Ce photographe a installé son appareil directement dans un nid d'abeilles
Ces images inédites nous montrent les différentes techniques mises au point par les abeilles pour éliminer leurs assaillants, réguler leur température et mener une vie d'insecte social.
À peine installée, la colonie d'abeilles subissait déjà un feu nourri.
Non pas celui du varroa destructor ou des pesticides, ni même celui du syndrome d'effondrement des colonies d'abeilles ou des nombreuses autres menaces qui pèsent aujourd'hui sur les populations d'abeilles à travers le monde. Non, cette fois les assaillants n'étaient autres que des frelons, faisant chacun figure de colosse aux yeux rouges face à ces petites abeilles au poil hirsute. Des frappes éclairs, juste le temps pour ces prédateurs de saisir les abeilles en plein vol avant de remettre les gaz pour s'enfuir avec leurs victimes qu'elles prendront le temps de désosser plus tard avant de les jeter en pâture à leurs propres larves affamées.

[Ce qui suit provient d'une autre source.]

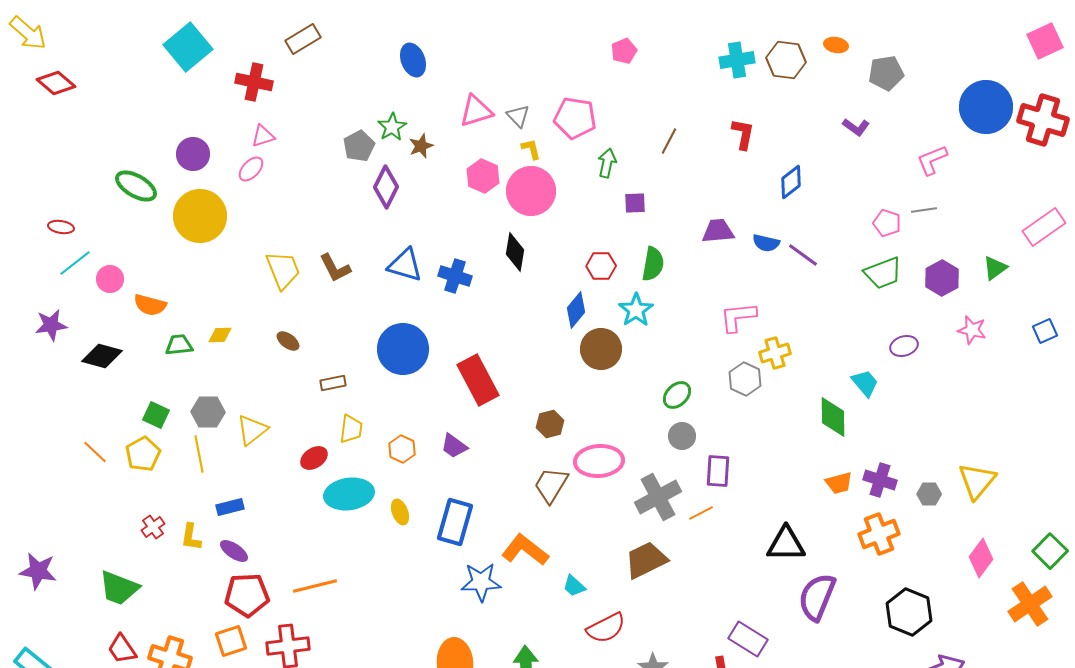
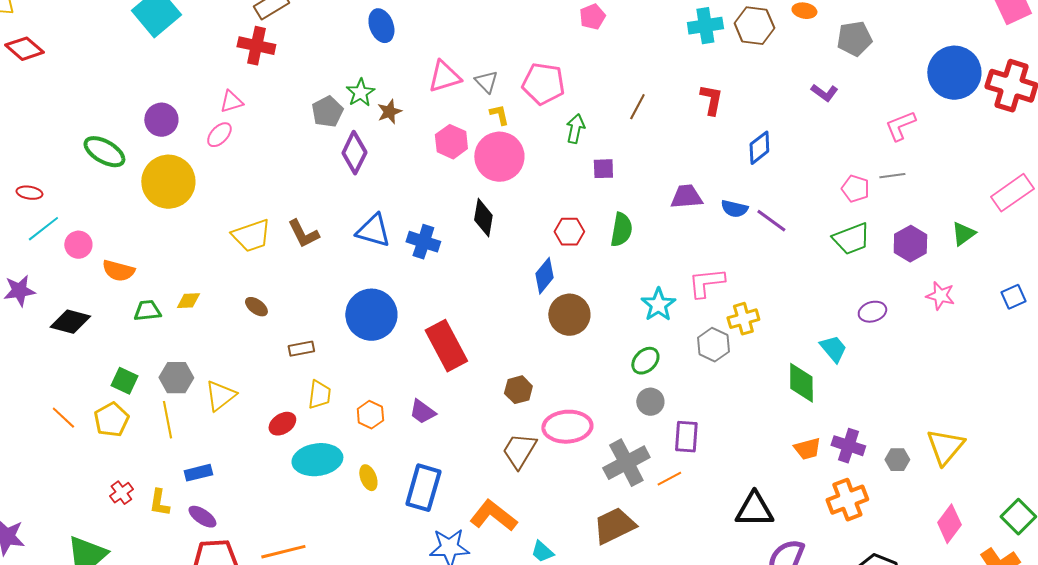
red cross: (254, 82) -> (256, 46), moved
yellow trapezoid: (283, 270) -> (251, 236), turned 93
cyan star: (636, 310) -> (658, 305), moved

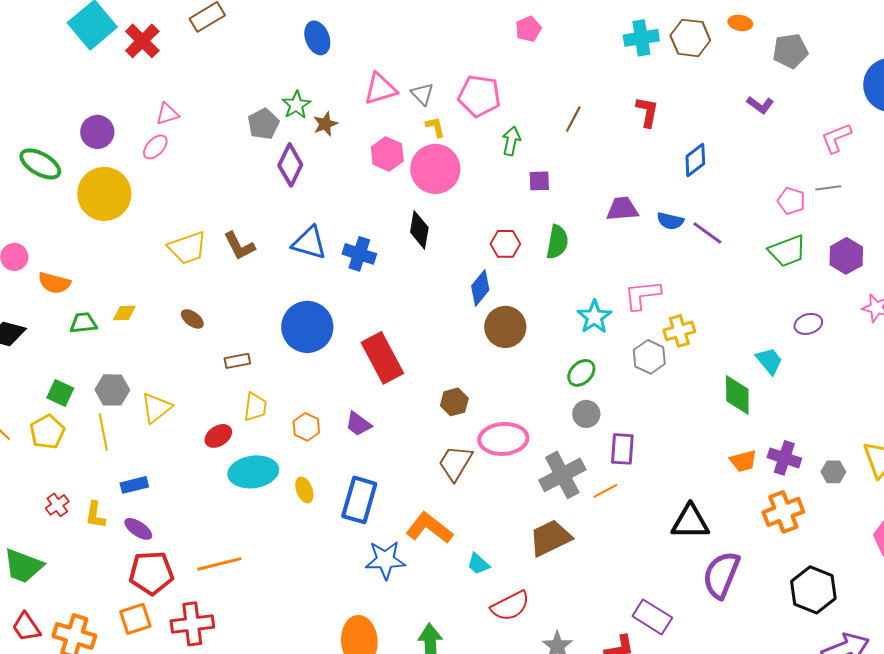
red cross: (256, 46) -> (142, 41), moved, turned 33

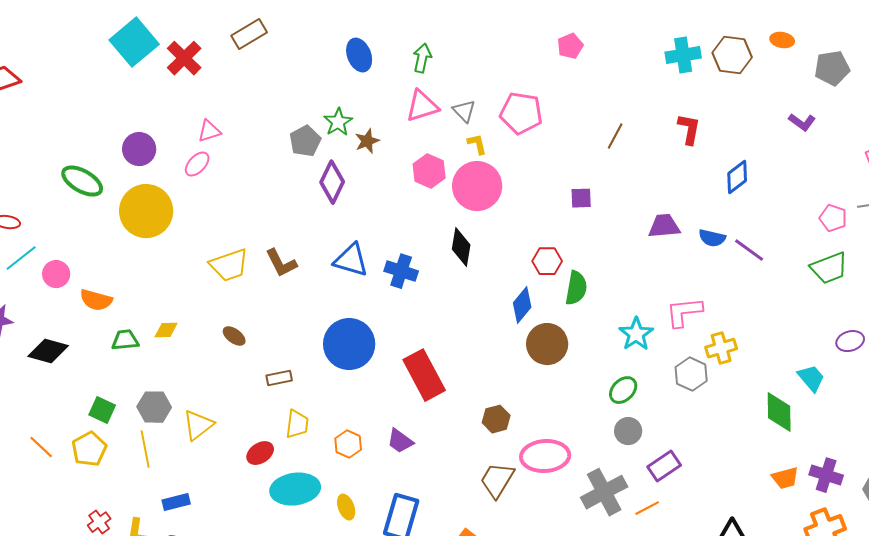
green arrow: (511, 141) -> (422, 58), moved
green semicircle: (557, 242) -> (576, 288), moved
purple rectangle: (622, 449) -> (664, 466), turned 52

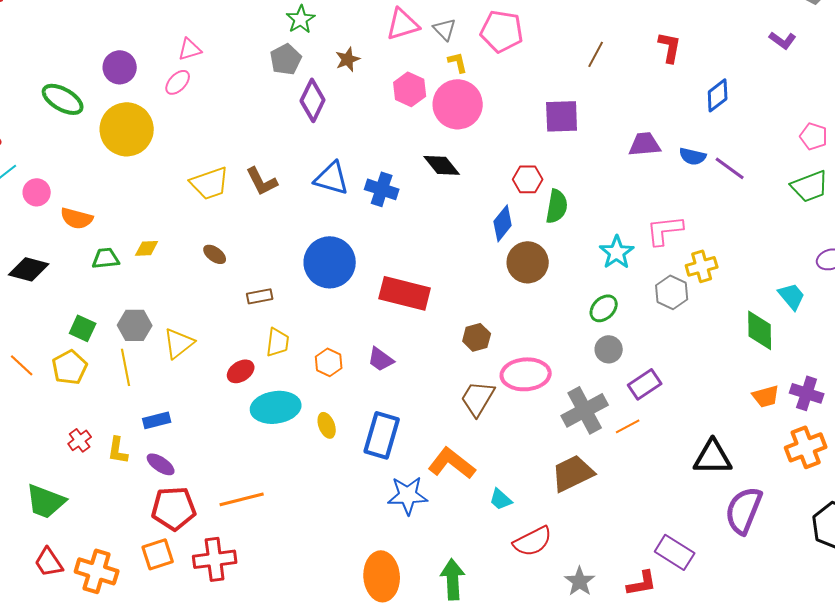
green star: (338, 122) -> (301, 19), moved
purple square: (581, 198) -> (562, 116), size x1.6
black diamond: (461, 247) -> (442, 165), turned -48
red rectangle: (424, 375) -> (405, 293), turned -48

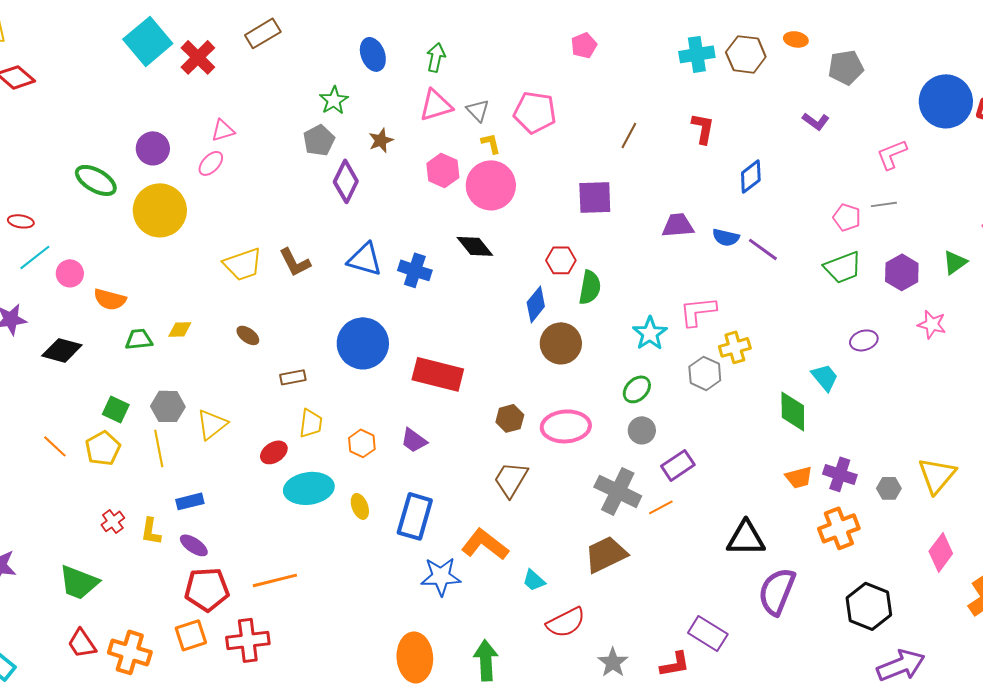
pink ellipse: (526, 374) -> (566, 426), moved
gray cross: (585, 410) -> (618, 491), turned -36

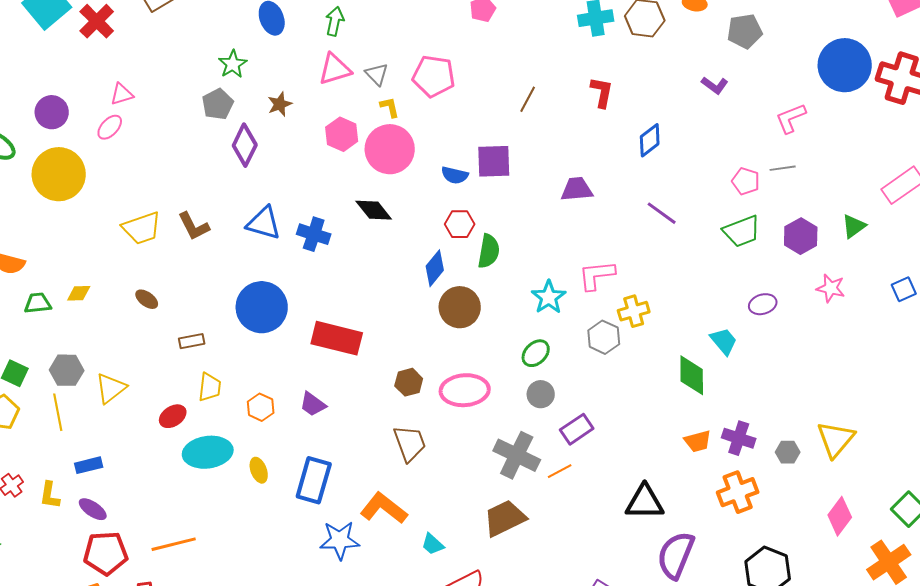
blue semicircle: (726, 237) -> (455, 175), moved
brown trapezoid: (511, 479) -> (410, 443), turned 129

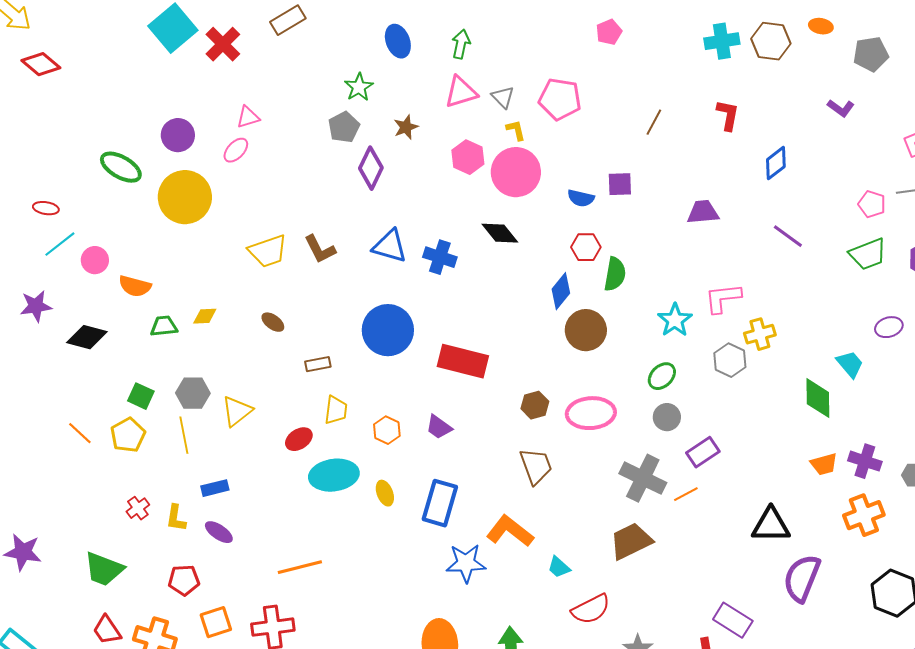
purple square: (494, 161) -> (620, 184), size x0.7
red pentagon: (106, 553) -> (184, 580), moved, size x0.7

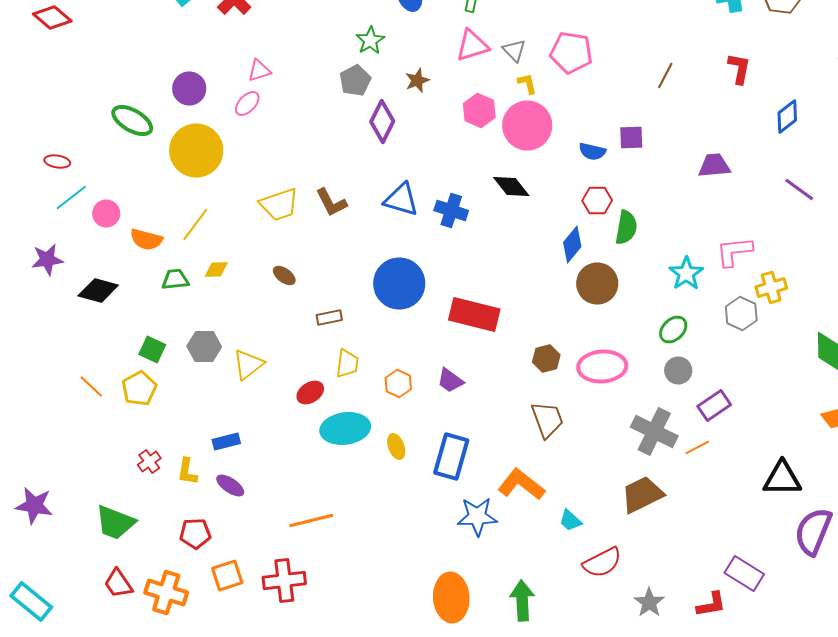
yellow line: (184, 435) -> (195, 224), moved, turned 48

En un contre un, une abeille européenne ne fait pas le poids face au frelon européen. Mesurant près de 4 cm, ce dernier est doté de mandibules suffisamment puissantes pour mettre en pièces n'importe quel insecte plus petit.
Pendant les premiers jours du siège, les abeilles semblaient sans défense face au massacre perpétré par les frelons.
« Je me suis dit "si ça ne s'arrête pas, ils vont tuer toute ma colonie", » raconte le photographe Ingo Arndt, propriétaire du jardin où les abeilles ont élu domicile à Langen, en Allemagne.
C'était avant que la semaine s'écoule et qu'il ne voit les abeilles gagner du terrain jour après jour. Elles ont commencé à s'agglutiner au niveau de l'entrée du nid pour créer un tapis grouillant de gardiennes. Chaque fois qu'un frelon osait s'approcher, quelques combattantes se jetaient sur lui pour le mettre au sol et un instant plus tard, l'agresseur était recouvert d'un monticule d'abeilles prêtes à tout pour lui faire mordre la poussière.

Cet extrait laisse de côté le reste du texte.